Acid reflux is commonly caused by smoking, obesity and diet.

"People have the idea that PPIs are very safe because they are readily available, but there are real risks to taking these drugs, particularly for long periods of time", Al-Aly said.

"No matter how we sliced and diced the data from this large data set, we saw the same thing: There's an increased risk of death among PPI users", said senior author and assistant professor of medicine Dr. Ziyad Al-Aly in a statement. The longer the use, the higher the risk, he says. Nor were the researchers able to obtain information on the causes of death. Once reviewed, any drug deemed unnecessary by a doctor should no longer be used by a patient.
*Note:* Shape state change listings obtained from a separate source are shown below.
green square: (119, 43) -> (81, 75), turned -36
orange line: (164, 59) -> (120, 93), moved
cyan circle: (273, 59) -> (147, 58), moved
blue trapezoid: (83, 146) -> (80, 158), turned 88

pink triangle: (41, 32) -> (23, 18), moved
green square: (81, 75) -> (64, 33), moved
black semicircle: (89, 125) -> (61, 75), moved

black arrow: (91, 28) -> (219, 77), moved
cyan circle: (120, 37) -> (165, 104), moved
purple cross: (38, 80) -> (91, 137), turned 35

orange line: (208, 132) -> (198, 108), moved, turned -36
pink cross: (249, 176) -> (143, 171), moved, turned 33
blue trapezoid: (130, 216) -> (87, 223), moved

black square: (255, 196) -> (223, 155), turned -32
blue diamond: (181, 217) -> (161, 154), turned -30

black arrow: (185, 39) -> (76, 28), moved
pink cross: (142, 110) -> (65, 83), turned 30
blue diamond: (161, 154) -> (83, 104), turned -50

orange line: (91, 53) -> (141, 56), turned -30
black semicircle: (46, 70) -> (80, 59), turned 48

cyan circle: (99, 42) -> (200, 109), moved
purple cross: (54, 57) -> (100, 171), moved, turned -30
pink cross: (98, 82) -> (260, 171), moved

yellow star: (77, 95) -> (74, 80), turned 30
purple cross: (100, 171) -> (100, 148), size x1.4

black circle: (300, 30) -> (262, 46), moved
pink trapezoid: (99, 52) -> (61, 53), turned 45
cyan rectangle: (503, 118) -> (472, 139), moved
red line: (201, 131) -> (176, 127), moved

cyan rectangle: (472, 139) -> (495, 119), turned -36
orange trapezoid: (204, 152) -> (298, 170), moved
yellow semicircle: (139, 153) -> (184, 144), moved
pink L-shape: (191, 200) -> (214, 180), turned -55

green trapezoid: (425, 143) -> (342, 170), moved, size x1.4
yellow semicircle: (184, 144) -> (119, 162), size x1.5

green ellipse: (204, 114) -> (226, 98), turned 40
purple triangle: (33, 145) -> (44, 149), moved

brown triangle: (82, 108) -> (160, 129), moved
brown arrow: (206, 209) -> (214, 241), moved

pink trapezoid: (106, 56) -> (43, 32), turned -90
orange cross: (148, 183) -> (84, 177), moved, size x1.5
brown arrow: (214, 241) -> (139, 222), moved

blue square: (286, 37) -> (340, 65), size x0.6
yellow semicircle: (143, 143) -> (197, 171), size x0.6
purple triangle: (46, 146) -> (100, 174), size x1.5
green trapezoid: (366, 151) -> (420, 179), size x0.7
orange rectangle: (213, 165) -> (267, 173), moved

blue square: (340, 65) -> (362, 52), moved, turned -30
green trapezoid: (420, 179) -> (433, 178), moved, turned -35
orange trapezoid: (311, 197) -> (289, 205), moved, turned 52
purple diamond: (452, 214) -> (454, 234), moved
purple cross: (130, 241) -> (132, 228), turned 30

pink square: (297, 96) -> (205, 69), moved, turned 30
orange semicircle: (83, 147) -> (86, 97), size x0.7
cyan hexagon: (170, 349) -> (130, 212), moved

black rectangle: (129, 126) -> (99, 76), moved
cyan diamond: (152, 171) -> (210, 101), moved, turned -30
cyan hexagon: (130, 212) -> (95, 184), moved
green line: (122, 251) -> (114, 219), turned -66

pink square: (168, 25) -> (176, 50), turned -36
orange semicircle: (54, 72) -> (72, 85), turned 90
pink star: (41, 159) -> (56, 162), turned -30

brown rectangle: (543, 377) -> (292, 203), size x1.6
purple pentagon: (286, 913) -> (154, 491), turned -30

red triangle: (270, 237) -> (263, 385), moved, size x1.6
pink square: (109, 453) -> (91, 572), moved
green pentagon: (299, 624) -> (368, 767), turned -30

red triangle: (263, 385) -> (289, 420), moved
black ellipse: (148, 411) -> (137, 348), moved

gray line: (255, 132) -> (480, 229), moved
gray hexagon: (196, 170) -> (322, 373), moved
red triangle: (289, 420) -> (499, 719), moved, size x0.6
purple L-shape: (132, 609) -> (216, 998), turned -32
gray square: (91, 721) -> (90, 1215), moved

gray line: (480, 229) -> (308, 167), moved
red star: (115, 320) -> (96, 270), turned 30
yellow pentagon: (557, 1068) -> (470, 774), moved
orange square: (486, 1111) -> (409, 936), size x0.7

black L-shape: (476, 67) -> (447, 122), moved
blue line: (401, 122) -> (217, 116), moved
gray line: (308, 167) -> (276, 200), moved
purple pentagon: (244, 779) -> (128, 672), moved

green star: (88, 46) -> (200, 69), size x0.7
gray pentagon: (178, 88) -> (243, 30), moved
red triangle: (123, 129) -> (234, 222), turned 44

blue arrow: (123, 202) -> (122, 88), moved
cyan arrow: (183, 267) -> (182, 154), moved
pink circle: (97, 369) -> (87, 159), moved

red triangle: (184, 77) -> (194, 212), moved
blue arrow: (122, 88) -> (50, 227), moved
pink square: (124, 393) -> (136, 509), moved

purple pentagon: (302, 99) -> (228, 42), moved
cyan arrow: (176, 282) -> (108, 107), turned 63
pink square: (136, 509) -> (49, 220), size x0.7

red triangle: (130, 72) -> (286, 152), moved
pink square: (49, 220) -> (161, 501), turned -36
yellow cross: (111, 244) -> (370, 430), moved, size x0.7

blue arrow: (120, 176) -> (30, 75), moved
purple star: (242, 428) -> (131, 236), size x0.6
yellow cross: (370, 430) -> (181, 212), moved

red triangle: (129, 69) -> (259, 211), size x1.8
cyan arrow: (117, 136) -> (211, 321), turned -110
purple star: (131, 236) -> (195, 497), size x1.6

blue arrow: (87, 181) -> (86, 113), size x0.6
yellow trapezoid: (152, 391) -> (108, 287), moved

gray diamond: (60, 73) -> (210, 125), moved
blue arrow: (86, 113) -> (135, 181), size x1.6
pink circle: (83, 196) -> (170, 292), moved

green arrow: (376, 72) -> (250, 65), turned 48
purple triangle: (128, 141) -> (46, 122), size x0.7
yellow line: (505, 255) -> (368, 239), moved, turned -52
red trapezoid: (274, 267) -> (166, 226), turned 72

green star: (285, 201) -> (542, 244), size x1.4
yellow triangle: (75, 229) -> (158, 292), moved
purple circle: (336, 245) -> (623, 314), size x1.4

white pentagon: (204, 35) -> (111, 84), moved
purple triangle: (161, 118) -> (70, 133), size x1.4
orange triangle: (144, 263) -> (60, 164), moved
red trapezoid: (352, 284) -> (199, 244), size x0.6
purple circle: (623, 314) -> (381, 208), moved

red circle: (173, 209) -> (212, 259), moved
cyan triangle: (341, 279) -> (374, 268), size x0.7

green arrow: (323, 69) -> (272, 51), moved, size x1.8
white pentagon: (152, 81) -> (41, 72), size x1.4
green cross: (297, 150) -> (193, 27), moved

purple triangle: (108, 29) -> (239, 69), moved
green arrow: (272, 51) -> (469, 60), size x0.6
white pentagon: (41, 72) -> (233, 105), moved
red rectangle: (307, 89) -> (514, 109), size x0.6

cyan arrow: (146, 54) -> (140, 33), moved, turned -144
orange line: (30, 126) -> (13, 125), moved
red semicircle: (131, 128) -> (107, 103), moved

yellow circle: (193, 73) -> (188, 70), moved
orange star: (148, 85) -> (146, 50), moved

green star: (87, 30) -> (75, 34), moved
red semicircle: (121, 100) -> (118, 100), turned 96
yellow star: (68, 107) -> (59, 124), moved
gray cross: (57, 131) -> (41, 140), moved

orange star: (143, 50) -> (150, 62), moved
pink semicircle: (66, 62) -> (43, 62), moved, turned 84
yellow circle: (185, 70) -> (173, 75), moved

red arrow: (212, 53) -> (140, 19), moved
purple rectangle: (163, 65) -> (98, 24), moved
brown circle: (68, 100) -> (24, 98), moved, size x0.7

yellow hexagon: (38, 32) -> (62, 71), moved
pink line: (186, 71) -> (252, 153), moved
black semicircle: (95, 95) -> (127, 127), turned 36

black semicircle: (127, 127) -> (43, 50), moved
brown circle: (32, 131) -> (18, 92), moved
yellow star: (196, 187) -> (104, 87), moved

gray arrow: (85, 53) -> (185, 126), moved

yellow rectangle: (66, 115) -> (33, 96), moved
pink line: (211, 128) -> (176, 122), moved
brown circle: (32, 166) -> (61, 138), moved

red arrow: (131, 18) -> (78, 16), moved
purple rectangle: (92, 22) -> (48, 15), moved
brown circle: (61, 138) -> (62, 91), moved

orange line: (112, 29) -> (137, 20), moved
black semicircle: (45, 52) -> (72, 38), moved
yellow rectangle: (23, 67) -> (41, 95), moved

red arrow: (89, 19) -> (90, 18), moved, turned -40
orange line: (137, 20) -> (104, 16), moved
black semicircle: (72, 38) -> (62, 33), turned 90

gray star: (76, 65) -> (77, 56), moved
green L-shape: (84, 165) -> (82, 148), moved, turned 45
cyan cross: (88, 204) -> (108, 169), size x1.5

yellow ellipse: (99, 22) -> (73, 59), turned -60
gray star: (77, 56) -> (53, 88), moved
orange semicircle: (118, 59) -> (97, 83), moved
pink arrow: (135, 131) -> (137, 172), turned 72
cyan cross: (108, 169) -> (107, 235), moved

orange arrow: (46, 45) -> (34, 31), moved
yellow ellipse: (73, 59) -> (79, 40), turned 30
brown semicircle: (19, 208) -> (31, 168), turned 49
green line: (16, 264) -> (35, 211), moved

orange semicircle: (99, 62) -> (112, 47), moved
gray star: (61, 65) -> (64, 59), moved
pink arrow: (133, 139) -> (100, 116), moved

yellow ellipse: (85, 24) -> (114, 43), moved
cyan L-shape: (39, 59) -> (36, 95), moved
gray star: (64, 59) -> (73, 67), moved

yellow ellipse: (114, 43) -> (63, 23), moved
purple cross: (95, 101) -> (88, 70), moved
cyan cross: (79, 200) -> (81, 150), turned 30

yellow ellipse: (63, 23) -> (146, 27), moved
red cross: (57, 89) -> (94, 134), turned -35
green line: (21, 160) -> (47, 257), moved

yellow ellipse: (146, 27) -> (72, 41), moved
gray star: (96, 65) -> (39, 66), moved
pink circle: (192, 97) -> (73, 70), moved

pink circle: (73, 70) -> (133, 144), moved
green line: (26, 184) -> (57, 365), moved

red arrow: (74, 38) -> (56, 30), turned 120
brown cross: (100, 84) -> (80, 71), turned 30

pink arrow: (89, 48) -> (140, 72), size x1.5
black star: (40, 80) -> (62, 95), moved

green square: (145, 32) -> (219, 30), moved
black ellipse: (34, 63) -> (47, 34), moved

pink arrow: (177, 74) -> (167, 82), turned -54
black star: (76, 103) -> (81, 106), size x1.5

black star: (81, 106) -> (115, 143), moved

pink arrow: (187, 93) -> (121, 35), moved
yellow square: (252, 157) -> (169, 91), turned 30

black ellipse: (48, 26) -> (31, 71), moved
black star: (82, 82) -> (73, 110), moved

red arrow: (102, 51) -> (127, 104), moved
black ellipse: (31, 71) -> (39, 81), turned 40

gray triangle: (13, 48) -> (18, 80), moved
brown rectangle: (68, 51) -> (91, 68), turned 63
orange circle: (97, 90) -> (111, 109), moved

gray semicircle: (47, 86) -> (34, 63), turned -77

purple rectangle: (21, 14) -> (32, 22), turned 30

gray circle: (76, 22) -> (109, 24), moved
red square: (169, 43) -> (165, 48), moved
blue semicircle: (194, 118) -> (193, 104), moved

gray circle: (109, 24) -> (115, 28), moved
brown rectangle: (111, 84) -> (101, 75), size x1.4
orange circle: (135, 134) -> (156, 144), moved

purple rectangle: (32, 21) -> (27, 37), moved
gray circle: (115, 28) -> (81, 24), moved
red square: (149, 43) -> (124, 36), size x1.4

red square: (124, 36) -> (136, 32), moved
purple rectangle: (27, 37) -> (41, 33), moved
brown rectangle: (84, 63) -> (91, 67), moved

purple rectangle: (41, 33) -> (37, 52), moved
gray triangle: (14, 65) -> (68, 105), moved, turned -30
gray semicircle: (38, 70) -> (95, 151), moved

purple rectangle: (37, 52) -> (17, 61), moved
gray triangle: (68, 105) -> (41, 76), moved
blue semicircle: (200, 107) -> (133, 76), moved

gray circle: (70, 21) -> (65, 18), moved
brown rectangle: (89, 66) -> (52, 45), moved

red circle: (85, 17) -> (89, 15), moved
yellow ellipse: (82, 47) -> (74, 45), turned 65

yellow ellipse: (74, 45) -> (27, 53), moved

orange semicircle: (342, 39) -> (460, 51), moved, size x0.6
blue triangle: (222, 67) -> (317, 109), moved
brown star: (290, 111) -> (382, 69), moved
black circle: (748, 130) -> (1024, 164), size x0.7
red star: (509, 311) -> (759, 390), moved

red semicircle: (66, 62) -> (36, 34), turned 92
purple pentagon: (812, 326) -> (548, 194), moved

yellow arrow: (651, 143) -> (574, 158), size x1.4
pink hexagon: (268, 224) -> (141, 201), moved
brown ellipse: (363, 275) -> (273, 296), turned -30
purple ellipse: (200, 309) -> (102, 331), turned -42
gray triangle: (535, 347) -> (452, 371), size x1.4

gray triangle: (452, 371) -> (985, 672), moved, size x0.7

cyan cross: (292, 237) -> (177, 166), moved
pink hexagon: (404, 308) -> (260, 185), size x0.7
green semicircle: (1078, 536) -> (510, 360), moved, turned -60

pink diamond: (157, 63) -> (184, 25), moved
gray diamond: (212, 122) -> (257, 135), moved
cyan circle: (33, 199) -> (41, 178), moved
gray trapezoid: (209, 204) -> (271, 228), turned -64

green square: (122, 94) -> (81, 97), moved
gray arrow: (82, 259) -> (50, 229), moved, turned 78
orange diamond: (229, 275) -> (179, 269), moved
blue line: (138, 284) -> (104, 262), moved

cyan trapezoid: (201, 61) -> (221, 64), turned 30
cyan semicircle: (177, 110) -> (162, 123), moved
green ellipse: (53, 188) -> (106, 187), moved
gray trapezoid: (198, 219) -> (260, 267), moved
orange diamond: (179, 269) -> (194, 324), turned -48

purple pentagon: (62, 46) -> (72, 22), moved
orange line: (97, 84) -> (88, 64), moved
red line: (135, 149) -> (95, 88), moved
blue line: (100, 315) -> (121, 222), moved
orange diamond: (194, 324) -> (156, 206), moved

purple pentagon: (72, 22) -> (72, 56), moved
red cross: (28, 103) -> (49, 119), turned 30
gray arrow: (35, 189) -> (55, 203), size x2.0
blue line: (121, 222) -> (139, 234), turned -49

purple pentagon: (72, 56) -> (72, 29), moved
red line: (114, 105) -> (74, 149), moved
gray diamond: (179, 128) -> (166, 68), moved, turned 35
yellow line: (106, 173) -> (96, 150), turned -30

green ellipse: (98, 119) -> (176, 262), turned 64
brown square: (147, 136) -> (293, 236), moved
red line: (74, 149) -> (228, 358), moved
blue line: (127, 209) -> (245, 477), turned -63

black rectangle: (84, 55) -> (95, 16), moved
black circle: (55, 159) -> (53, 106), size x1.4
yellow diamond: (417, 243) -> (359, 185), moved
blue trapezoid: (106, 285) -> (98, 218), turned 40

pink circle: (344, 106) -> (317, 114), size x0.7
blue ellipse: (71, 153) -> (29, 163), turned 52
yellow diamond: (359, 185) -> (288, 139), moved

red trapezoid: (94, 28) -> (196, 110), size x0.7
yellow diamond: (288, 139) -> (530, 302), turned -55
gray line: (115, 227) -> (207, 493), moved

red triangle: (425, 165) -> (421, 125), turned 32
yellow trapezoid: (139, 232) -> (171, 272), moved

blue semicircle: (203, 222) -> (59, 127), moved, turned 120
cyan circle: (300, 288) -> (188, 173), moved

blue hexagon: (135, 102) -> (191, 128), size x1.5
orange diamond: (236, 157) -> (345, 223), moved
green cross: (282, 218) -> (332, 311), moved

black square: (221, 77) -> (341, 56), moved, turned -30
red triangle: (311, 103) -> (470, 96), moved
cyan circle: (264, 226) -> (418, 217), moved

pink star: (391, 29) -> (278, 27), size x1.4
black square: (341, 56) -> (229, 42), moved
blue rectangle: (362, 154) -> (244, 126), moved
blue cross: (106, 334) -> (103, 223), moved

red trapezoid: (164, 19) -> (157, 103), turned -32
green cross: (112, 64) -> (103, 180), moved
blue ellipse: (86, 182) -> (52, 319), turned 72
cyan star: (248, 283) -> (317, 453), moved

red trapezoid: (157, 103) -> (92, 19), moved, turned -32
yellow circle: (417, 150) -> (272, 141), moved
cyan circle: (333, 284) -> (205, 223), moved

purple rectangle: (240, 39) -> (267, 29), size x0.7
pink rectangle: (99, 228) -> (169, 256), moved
After 30 days, the risk of death in the PPI and H2 blocker groups was not significantly different, but among people taking the drugs for one to two years, the risk to PPI users was almost 50 percent higher than that of H2 blocker users. "Any use beyond casual use should be under the supervision of a doctor", he says.

If about 500 patients took proton-pump inhibitors for a year, there would be one death that may be related to the drug use, explained Al-Aly. "There needs to be periodic reassessments as to whether people need to be on these. If you need this drug and you're under guidance of a doctor, you should continue to take your medication until otherwise advised".

And because "studies to demonstrate causal relationships between PPIs and death are not likely", Cohen added, "the challenge to physicians should remain to use medications judiciously and continue to assess the benefit of a medication to a patient over time".